**WHAT YOU SHOULD DO:** The result should be a faithful copy of every entry below, with the pictures left out.

═════ SUPPLIED RECORDS ═════

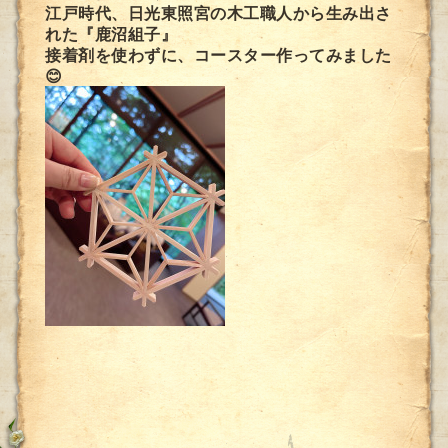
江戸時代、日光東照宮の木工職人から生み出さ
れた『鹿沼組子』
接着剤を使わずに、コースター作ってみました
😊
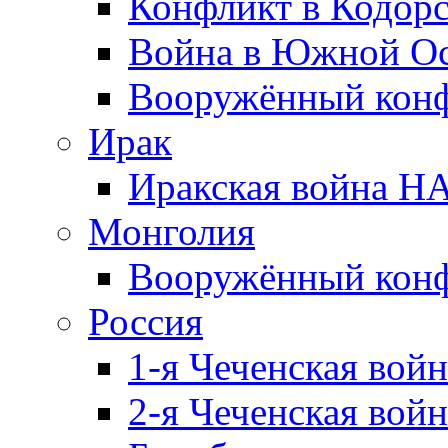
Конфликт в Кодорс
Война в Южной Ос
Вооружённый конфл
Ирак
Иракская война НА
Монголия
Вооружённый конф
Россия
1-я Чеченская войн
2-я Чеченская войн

═════

**FINISHED EXERCISE:**
江戸時代、日光東照宮の木工職人から生み出さ
れた『鹿沼組子』
接着剤を使わずに、コースター作ってみました
😊
Конфликт в Кодорс
Война в Южной Ос
Вооружённый конфл
Ирак
Иракская война НА
Монголия
Вооружённый конф
Россия
1-я Чеченская войн
2-я Чеченская войн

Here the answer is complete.